[Document layout analysis data]
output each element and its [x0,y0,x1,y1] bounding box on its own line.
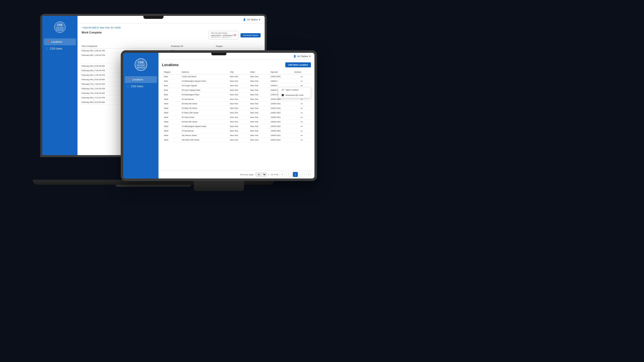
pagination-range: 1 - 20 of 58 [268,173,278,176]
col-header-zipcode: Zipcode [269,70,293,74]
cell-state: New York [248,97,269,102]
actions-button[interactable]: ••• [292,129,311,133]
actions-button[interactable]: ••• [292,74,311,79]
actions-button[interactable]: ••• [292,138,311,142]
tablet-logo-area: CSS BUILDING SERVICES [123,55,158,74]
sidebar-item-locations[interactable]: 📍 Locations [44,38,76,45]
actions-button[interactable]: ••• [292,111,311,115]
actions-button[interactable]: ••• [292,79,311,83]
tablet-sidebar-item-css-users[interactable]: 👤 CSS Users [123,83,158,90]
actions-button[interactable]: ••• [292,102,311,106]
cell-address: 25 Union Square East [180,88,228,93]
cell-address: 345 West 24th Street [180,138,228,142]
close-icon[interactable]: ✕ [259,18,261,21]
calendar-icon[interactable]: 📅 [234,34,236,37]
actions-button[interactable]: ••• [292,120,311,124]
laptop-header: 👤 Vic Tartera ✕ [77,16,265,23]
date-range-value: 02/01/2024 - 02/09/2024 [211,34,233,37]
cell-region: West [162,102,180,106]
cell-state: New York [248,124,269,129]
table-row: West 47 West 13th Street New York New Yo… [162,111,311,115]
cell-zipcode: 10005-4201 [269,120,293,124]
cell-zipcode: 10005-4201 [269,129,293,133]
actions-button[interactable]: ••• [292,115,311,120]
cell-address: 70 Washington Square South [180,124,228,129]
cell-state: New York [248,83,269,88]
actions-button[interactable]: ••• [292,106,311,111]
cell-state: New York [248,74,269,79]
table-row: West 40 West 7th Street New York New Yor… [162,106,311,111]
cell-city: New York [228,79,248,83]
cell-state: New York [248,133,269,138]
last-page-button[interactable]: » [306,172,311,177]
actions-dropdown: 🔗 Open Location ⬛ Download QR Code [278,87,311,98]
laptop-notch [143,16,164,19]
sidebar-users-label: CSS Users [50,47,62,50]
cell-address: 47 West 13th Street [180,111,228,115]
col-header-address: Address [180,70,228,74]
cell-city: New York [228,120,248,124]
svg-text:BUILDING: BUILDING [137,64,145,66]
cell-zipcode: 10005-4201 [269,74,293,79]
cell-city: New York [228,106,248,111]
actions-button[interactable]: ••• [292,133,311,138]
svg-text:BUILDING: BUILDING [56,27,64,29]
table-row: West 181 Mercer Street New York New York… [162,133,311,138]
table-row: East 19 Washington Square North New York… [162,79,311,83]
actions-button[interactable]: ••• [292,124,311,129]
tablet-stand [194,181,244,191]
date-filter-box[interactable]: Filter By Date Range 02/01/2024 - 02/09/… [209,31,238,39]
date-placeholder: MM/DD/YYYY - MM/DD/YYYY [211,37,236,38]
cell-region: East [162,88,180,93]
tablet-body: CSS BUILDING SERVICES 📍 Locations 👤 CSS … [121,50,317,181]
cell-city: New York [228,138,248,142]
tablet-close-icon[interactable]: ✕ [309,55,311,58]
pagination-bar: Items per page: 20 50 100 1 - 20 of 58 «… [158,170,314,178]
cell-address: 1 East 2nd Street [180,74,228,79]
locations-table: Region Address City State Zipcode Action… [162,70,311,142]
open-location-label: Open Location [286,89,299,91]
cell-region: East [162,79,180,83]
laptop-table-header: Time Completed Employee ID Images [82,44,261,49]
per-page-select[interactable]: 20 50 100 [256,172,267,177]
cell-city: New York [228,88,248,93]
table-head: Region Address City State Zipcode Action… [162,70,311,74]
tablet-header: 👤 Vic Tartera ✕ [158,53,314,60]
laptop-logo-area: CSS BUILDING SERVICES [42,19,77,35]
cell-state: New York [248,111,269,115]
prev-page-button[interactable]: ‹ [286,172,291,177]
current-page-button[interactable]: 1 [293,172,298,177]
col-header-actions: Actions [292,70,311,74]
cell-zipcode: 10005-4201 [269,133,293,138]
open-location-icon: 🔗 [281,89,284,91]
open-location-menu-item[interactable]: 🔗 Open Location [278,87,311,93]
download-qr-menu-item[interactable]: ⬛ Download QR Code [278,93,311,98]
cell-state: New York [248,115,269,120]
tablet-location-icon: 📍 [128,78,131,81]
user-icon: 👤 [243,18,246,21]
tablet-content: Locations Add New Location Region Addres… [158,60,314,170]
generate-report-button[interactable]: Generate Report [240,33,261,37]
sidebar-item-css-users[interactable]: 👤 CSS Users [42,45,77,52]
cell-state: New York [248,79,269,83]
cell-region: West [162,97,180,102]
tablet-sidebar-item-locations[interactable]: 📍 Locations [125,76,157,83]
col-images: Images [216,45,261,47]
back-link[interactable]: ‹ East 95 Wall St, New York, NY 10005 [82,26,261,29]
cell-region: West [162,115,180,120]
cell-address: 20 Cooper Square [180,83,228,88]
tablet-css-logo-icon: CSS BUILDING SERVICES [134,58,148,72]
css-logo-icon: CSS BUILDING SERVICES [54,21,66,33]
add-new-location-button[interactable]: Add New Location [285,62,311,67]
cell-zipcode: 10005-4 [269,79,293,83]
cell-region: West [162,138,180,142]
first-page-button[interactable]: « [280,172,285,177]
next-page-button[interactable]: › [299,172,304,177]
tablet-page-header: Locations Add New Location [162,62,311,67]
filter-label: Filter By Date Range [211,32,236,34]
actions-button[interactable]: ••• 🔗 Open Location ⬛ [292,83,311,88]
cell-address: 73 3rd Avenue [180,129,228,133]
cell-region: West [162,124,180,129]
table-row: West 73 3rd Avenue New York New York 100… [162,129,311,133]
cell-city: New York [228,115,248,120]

- TASK DETAILS
Which of the lines above carry the string "Download"? Pick them out and copy them.

- RESULT BELOW
actions-dropdown: 🔗 Open Location ⬛ Download QR Code [278,87,311,98]
download-qr-menu-item[interactable]: ⬛ Download QR Code [278,93,311,98]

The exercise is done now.